2 min read
Fine-Tuning GPT-4o for Domain-Specific Tasks on Azure
While GPT-4o excels at general tasks, fine-tuning unlocks exceptional performance for domain-specific applications. Azure OpenAI’s fine-tuning service now supports GPT-4o, enabling custom models that maintain safety guardrails while adapting to your specific use cases.
Preparing Training Data
Quality training data is critical. Structure your examples to demonstrate the exact behavior you want:
import json
from pathlib import Path
def prepare_training_data(examples: list[dict]) -> str:
"""Format examples for Azure OpenAI fine-tuning."""
training_lines = []
for ex in examples:
training_example = {
"messages": [
{"role": "system", "content": ex["system_prompt"]},
{"role": "user", "content": ex["user_input"]},
{"role": "assistant", "content": ex["expected_output"]}
]
}
training_lines.append(json.dumps(training_example))

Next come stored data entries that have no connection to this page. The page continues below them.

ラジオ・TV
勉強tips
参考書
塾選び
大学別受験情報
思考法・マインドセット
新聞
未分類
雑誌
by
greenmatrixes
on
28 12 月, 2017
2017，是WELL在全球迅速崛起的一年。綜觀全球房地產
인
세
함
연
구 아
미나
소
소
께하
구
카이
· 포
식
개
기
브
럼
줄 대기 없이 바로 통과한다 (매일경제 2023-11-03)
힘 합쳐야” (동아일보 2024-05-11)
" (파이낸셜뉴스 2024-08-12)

return "\n".join(training_lines)
# Example: Legal document analysis
legal_examples = [
{
"system_prompt": "You are a legal document analyst. Extract key terms and obligations.",
"user_input": "Analyze this contract clause: 'The Licensee shall pay...'",
"expected_output": '{"obligation_type": "payment", "party": "Licensee", ...}'
},
# 50-100 high-quality examples recommended
]
training_data = prepare_training_data(legal_examples)

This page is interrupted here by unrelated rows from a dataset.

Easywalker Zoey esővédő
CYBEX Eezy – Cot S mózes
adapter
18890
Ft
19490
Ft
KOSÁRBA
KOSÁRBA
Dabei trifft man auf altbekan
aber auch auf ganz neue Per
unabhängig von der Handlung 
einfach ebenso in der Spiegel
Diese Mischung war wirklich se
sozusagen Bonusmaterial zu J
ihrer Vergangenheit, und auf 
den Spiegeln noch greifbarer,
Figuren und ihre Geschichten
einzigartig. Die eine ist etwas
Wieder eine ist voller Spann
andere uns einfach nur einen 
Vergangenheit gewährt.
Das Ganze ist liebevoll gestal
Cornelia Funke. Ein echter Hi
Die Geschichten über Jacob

Path("training_data.jsonl").write_text(training_data)
Initiating Fine-Tuning
Use the Azure OpenAI SDK to manage the fine-tuning process:
from openai import AzureOpenAI
client = AzureOpenAI(
api_key=api_key,
api_version="2024-12-01-preview",
azure_endpoint=endpoint
)
# Upload training file
with open("training_data.jsonl", "rb") as f:
training_file = client.files.create(file=f, purpose="fine-tune")
# Create fine-tuning job
job = client.fine_tuning.jobs.create(
training_file=training_file.id,
model="gpt-4o-2024-08-06",
hyperparameters={
"n_epochs": 3,
"batch_size": 4,
"learning_rate_multiplier": 0.5
},
suffix="legal-analyst"
)
print(f"Fine-tuning job created: {job.id}")
Evaluation and Deployment
After training completes, evaluate on a held-out test set before deploying. Monitor the fine-tuned model’s performance against the base model to ensure improvements justify the additional cost.